In what could turn out to be the biggest merger in the history of Australian telecommunications, Telstra and NBN Co look set to merge into a single entity. While many are happily accepting the buyout, others are skeptical about the future. Combining Telstra and the NBN could reinstate Telstra’s monopoly of the fixed landline segment. When this news surfaced in April 2018 it wasn’t taken particularly seriously, but the joke now is set to become a plausible reality.

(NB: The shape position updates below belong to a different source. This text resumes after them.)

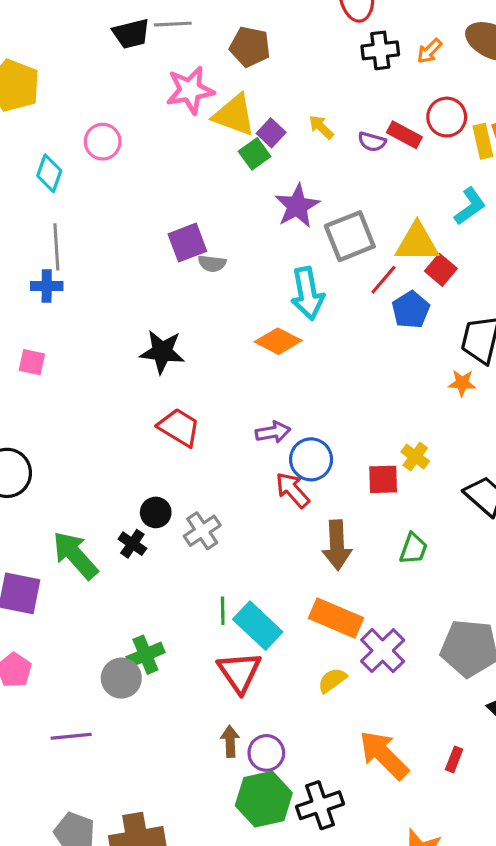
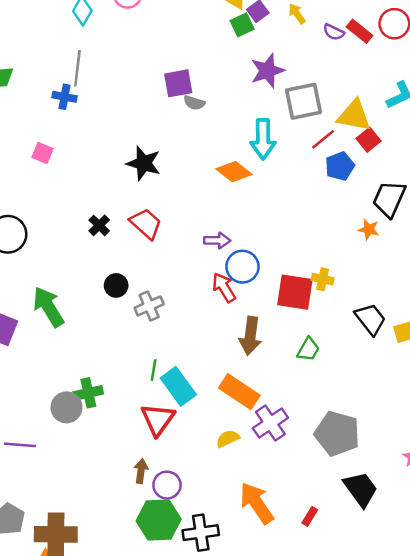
yellow cross: (415, 457) -> (323, 279), turned -35
red square: (383, 479) -> (295, 292), size x1.5
black cross: (132, 544) -> (99, 225), moved

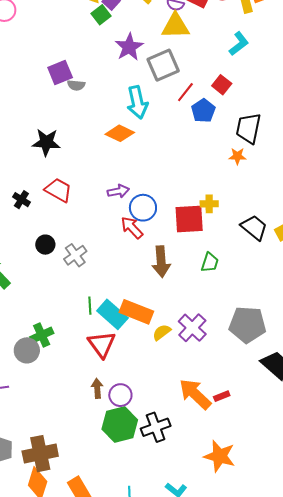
yellow triangle: (354, 116) -> (175, 26), moved
orange rectangle: (239, 392) -> (136, 312), moved
yellow semicircle: (228, 439) -> (162, 332), moved
red rectangle: (310, 516) -> (222, 396), moved, turned 49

What is triggering this merger?
The NBN (National Broadband Network) has been enjoying a significant chunk of the market share for higher speed broadband products, but at a discounted price. This has caused financial instability in the company. With increasing technological improvements, wireless internet services are more desirable fixed-line broadband for many consumers. This preference is a major concern for the NBN as the company provides high-quality, high-speed fixed-line connections.
The launch of the 5G network will only amplify this trend. Because of the diminishing customer base, NBN retailers are finding it difficult to maintain profitably. When there are fewer barriers to entry into the market, more and more players will enter which will provide competition for the NBN. Though wireless isn’t a substitute for fixed broadband, the wireless network could divert the NBN’s existing customers and disturb their financial projections.
NBN and fixed-line broadband sales
Source: GSMA intelligence, OECD iLibrary
How will the merger work out?
With the aim to become Australia’s largest internet network, the NBN is heavily dependent on Telstra for various resources including infrastructure and transit links (for internet traffic to move onto the NBN, the company uses Telstra’s transit links). Apart from these resources, Telstra is the owner of a huge network of pipes, traps, ducts, pits and the national telephone exchange infrastructure on which the NBN depends. Currently there are two different companies, and both of them are required to interact with each other in order to allocate and utilize resources. This results in duplication of work. Therefore, a merger would mean more efficient utilization of resources and speed up the entire process. On the other hand, it could result in a Telstra monopoly and which might give the telco giant the opportunity to focus on their retail business.
What is the market share of the NBN? Source
Why is the Telstra deal a win-win situation?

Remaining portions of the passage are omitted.